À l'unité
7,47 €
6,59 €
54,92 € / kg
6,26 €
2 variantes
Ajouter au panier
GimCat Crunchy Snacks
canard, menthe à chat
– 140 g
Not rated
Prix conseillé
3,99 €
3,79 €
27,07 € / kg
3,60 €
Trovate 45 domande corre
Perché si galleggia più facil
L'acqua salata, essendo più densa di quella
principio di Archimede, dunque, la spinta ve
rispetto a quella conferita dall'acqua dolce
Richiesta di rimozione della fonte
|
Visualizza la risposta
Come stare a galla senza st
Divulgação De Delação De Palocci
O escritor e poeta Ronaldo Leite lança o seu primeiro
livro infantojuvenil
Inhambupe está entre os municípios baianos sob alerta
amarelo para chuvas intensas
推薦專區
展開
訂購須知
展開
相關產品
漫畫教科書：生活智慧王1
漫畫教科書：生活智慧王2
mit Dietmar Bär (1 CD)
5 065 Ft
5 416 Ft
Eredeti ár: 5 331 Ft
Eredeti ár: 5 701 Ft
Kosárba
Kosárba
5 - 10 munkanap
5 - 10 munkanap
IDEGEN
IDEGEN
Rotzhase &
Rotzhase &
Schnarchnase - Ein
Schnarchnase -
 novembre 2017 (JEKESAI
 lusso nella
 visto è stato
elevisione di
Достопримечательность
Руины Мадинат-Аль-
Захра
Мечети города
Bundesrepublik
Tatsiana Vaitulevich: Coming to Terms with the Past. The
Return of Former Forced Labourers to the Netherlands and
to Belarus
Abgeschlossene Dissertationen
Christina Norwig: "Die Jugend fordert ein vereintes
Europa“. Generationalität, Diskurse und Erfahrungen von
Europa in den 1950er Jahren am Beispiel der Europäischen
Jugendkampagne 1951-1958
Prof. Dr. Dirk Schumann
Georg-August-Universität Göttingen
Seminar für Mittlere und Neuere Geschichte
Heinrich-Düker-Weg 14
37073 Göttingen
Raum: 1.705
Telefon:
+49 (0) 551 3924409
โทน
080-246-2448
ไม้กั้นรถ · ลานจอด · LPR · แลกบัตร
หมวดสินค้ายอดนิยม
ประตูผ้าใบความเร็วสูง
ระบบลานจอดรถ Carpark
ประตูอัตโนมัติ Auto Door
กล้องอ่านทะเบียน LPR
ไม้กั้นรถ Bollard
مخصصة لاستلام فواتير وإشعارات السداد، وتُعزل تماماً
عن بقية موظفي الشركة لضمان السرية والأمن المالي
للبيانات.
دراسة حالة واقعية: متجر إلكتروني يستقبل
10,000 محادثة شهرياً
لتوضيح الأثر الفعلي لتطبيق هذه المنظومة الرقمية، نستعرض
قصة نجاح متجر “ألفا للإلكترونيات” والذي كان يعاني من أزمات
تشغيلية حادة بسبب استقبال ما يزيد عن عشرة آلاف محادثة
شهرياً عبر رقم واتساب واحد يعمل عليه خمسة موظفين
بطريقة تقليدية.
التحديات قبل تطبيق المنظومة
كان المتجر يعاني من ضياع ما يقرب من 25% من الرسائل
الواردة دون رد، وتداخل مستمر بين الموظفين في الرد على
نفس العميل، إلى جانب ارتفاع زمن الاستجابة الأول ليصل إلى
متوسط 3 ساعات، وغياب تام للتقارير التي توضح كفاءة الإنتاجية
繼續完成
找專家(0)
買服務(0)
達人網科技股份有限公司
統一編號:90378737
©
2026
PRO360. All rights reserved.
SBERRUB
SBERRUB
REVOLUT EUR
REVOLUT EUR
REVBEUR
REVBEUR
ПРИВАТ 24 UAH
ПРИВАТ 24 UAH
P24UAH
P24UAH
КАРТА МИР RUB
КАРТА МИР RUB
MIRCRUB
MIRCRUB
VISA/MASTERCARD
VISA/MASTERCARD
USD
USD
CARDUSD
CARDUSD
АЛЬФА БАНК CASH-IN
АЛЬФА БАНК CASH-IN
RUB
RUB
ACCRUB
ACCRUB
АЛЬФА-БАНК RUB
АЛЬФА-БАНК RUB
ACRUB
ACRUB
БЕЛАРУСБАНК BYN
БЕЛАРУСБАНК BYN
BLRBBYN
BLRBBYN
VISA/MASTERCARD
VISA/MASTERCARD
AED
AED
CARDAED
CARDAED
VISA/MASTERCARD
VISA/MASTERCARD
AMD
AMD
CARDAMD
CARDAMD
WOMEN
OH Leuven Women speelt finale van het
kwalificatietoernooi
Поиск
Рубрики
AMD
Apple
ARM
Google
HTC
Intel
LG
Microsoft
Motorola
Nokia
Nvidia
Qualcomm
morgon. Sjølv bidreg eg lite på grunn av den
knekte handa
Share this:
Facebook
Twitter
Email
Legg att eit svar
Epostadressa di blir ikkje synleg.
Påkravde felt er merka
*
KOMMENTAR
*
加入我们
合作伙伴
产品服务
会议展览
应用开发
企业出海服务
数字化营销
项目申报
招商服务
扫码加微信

◇ ◇ ◇ ◇

Nothing above should be left out. Print all the records exactly.

_Solution_
À l'unité
7,47 €
6,59 €
54,92 € / kg
6,26 €
2 variantes
Ajouter au panier
GimCat Crunchy Snacks
canard, menthe à chat
– 140 g
Not rated
Prix conseillé
3,99 €
3,79 €
27,07 € / kg
3,60 €
Trovate 45 domande corre
Perché si galleggia più facil
L'acqua salata, essendo più densa di quella
principio di Archimede, dunque, la spinta ve
rispetto a quella conferita dall'acqua dolce
Richiesta di rimozione della fonte
|
Visualizza la risposta
Come stare a galla senza st
Divulgação De Delação De Palocci
O escritor e poeta Ronaldo Leite lança o seu primeiro
livro infantojuvenil
Inhambupe está entre os municípios baianos sob alerta
amarelo para chuvas intensas
推薦專區
展開
訂購須知
展開
相關產品
漫畫教科書：生活智慧王1
漫畫教科書：生活智慧王2
mit Dietmar Bär (1 CD)
5 065 Ft
5 416 Ft
Eredeti ár: 5 331 Ft
Eredeti ár: 5 701 Ft
Kosárba
Kosárba
5 - 10 munkanap
5 - 10 munkanap
IDEGEN
IDEGEN
Rotzhase &
Rotzhase &
Schnarchnase - Ein
Schnarchnase -
 novembre 2017 (JEKESAI
 lusso nella
 visto è stato
elevisione di
Достопримечательность
Руины Мадинат-Аль-
Захра
Мечети города
Bundesrepublik
Tatsiana Vaitulevich: Coming to Terms with the Past. The
Return of Former Forced Labourers to the Netherlands and
to Belarus
Abgeschlossene Dissertationen
Christina Norwig: "Die Jugend fordert ein vereintes
Europa“. Generationalität, Diskurse und Erfahrungen von
Europa in den 1950er Jahren am Beispiel der Europäischen
Jugendkampagne 1951-1958
Prof. Dr. Dirk Schumann
Georg-August-Universität Göttingen
Seminar für Mittlere und Neuere Geschichte
Heinrich-Düker-Weg 14
37073 Göttingen
Raum: 1.705
Telefon:
+49 (0) 551 3924409
โทน
080-246-2448
ไม้กั้นรถ · ลานจอด · LPR · แลกบัตร
หมวดสินค้ายอดนิยม
ประตูผ้าใบความเร็วสูง
ระบบลานจอดรถ Carpark
ประตูอัตโนมัติ Auto Door
กล้องอ่านทะเบียน LPR
ไม้กั้นรถ Bollard
مخصصة لاستلام فواتير وإشعارات السداد، وتُعزل تماماً
عن بقية موظفي الشركة لضمان السرية والأمن المالي
للبيانات.
دراسة حالة واقعية: متجر إلكتروني يستقبل
10,000 محادثة شهرياً
لتوضيح الأثر الفعلي لتطبيق هذه المنظومة الرقمية، نستعرض
قصة نجاح متجر “ألفا للإلكترونيات” والذي كان يعاني من أزمات
تشغيلية حادة بسبب استقبال ما يزيد عن عشرة آلاف محادثة
شهرياً عبر رقم واتساب واحد يعمل عليه خمسة موظفين
بطريقة تقليدية.
التحديات قبل تطبيق المنظومة
كان المتجر يعاني من ضياع ما يقرب من 25% من الرسائل
الواردة دون رد، وتداخل مستمر بين الموظفين في الرد على
نفس العميل، إلى جانب ارتفاع زمن الاستجابة الأول ليصل إلى
متوسط 3 ساعات، وغياب تام للتقارير التي توضح كفاءة الإنتاجية
繼續完成
找專家(0)
買服務(0)
達人網科技股份有限公司
統一編號:90378737
©
2026
PRO360. All rights reserved.
SBERRUB
SBERRUB
REVOLUT EUR
REVOLUT EUR
REVBEUR
REVBEUR
ПРИВАТ 24 UAH
ПРИВАТ 24 UAH
P24UAH
P24UAH
КАРТА МИР RUB
КАРТА МИР RUB
MIRCRUB
MIRCRUB
VISA/MASTERCARD
VISA/MASTERCARD
USD
USD
CARDUSD
CARDUSD
АЛЬФА БАНК CASH-IN
АЛЬФА БАНК CASH-IN
RUB
RUB
ACCRUB
ACCRUB
АЛЬФА-БАНК RUB
АЛЬФА-БАНК RUB
ACRUB
ACRUB
БЕЛАРУСБАНК BYN
БЕЛАРУСБАНК BYN
BLRBBYN
BLRBBYN
VISA/MASTERCARD
VISA/MASTERCARD
AED
AED
CARDAED
CARDAED
VISA/MASTERCARD
VISA/MASTERCARD
AMD
AMD
CARDAMD
CARDAMD
WOMEN
OH Leuven Women speelt finale van het
kwalificatietoernooi
Поиск
Рубрики
AMD
Apple
ARM
Google
HTC
Intel
LG
Microsoft
Motorola
Nokia
Nvidia
Qualcomm
morgon. Sjølv bidreg eg lite på grunn av den
knekte handa
Share this:
Facebook
Twitter
Email
Legg att eit svar
Epostadressa di blir ikkje synleg.
Påkravde felt er merka
*
KOMMENTAR
*
加入我们
合作伙伴
产品服务
会议展览
应用开发
企业出海服务
数字化营销
项目申报
招商服务
扫码加微信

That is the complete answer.